WHAT IS REQUIRED: Write out again, please, the records below from the first line to the line holding "незаконного вывода активов", inclusive, and nothing else.

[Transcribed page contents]
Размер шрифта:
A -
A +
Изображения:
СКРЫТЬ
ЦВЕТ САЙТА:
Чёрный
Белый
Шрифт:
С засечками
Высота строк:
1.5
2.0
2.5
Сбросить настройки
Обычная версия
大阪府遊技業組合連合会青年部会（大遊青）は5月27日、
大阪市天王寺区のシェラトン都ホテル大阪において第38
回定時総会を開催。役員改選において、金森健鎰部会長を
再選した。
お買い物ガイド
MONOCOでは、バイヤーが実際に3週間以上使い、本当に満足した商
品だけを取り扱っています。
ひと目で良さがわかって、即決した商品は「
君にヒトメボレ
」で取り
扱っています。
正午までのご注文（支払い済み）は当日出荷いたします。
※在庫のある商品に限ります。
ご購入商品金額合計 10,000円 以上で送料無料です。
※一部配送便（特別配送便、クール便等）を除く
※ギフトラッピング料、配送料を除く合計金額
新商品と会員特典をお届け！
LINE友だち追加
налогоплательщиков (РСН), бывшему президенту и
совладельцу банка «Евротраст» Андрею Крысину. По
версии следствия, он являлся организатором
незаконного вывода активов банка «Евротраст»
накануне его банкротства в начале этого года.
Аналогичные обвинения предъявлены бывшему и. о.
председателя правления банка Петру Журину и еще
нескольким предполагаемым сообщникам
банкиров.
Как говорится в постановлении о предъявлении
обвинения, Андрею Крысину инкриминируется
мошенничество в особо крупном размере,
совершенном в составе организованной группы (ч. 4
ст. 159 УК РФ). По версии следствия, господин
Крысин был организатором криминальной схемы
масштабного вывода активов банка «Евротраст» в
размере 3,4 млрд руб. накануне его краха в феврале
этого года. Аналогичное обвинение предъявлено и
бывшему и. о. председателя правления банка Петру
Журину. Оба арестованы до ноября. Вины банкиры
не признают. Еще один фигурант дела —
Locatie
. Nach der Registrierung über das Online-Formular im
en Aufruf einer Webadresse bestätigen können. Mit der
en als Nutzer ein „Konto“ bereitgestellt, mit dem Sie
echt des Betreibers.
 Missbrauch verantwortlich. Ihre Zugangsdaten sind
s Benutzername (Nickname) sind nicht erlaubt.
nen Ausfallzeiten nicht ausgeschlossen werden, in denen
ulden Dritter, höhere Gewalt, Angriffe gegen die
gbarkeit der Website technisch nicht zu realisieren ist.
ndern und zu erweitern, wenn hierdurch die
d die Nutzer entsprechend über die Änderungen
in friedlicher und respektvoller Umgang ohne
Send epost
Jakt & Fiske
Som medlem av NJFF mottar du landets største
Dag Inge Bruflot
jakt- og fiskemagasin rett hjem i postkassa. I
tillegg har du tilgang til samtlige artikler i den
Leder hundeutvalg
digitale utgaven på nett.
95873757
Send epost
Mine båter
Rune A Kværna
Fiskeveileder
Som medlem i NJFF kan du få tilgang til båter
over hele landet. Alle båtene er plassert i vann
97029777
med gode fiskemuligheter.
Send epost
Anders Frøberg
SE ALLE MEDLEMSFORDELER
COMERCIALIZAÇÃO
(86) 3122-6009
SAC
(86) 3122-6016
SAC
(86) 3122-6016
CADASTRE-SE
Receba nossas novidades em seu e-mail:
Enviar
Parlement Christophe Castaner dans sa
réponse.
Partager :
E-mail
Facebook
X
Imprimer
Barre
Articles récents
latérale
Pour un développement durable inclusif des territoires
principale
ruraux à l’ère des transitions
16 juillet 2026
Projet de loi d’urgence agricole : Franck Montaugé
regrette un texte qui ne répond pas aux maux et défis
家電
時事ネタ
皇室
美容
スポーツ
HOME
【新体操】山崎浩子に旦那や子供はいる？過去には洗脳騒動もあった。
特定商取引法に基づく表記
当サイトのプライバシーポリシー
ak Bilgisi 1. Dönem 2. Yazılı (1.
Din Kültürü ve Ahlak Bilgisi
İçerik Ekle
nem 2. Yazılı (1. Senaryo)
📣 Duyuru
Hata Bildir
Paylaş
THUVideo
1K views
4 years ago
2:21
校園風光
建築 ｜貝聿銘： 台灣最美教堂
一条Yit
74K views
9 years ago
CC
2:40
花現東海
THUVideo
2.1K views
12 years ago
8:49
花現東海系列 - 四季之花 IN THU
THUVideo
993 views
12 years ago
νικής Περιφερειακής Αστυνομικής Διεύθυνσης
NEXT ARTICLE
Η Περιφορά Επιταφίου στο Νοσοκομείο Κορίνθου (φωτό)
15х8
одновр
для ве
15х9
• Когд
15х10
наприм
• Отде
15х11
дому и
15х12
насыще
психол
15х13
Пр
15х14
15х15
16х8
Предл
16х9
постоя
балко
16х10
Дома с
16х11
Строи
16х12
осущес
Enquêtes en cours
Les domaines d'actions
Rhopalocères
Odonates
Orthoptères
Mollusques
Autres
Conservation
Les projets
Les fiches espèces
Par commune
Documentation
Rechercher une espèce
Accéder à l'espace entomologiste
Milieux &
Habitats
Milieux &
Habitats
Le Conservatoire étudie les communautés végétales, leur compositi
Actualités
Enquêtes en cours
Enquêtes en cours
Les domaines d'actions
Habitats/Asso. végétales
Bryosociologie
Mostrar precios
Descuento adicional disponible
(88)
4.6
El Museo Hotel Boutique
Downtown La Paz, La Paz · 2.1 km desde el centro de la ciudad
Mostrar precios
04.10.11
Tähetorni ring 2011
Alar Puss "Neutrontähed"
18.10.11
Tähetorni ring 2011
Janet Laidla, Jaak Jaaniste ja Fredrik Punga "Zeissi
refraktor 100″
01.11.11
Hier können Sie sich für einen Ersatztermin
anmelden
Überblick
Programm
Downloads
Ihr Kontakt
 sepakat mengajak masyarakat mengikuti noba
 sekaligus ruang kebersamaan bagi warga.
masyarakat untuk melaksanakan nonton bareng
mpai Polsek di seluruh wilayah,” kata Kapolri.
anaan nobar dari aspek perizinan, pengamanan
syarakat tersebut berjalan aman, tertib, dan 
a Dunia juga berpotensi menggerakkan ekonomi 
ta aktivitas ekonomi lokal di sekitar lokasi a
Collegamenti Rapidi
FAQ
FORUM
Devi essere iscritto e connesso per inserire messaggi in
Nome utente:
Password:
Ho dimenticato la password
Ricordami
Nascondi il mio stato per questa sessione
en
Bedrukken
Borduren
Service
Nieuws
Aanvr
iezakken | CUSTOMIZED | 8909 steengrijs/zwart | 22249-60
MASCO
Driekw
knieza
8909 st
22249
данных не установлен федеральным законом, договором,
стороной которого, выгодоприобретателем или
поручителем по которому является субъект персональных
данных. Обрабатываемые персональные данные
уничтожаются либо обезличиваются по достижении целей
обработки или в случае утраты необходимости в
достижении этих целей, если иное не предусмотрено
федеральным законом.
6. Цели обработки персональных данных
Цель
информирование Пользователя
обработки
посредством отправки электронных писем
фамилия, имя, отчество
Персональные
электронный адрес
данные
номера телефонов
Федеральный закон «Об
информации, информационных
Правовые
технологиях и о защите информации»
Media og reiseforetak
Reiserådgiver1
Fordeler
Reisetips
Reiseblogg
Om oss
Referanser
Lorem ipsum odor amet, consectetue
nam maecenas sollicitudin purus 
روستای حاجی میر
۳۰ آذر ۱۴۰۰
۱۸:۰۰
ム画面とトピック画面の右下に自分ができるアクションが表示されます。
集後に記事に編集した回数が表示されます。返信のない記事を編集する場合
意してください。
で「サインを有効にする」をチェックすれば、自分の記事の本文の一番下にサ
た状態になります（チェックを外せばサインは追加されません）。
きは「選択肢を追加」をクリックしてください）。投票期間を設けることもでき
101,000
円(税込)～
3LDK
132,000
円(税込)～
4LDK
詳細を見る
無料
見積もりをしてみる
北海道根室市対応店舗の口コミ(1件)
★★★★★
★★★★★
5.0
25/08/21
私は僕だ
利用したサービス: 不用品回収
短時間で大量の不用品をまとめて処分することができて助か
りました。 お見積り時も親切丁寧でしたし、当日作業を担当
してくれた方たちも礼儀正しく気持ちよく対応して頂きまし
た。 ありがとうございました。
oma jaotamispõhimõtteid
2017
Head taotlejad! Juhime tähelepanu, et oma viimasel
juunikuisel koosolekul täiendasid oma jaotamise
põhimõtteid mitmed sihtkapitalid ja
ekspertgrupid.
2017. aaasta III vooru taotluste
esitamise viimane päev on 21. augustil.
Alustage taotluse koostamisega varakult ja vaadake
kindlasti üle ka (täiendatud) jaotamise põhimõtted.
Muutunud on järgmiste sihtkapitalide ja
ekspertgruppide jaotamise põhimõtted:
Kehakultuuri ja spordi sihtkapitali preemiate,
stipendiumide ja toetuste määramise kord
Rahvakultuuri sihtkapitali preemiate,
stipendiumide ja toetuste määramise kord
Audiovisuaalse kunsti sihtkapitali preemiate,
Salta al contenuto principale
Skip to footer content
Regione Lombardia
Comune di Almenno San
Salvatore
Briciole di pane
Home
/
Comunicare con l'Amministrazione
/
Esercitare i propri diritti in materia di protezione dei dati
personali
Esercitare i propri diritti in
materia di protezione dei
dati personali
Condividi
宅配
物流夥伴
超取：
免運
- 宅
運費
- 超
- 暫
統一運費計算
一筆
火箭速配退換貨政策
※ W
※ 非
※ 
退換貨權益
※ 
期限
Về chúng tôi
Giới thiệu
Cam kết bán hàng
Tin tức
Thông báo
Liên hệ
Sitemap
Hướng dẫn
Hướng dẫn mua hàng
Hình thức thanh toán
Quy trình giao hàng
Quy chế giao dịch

ANSWER FOR THIS EXERCISE:
Размер шрифта:
A -
A +
Изображения:
СКРЫТЬ
ЦВЕТ САЙТА:
Чёрный
Белый
Шрифт:
С засечками
Высота строк:
1.5
2.0
2.5
Сбросить настройки
Обычная версия
大阪府遊技業組合連合会青年部会（大遊青）は5月27日、
大阪市天王寺区のシェラトン都ホテル大阪において第38
回定時総会を開催。役員改選において、金森健鎰部会長を
再選した。
お買い物ガイド
MONOCOでは、バイヤーが実際に3週間以上使い、本当に満足した商
品だけを取り扱っています。
ひと目で良さがわかって、即決した商品は「
君にヒトメボレ
」で取り
扱っています。
正午までのご注文（支払い済み）は当日出荷いたします。
※在庫のある商品に限ります。
ご購入商品金額合計 10,000円 以上で送料無料です。
※一部配送便（特別配送便、クール便等）を除く
※ギフトラッピング料、配送料を除く合計金額
新商品と会員特典をお届け！
LINE友だち追加
налогоплательщиков (РСН), бывшему президенту и
совладельцу банка «Евротраст» Андрею Крысину. По
версии следствия, он являлся организатором
незаконного вывода активов банка «Евротраст»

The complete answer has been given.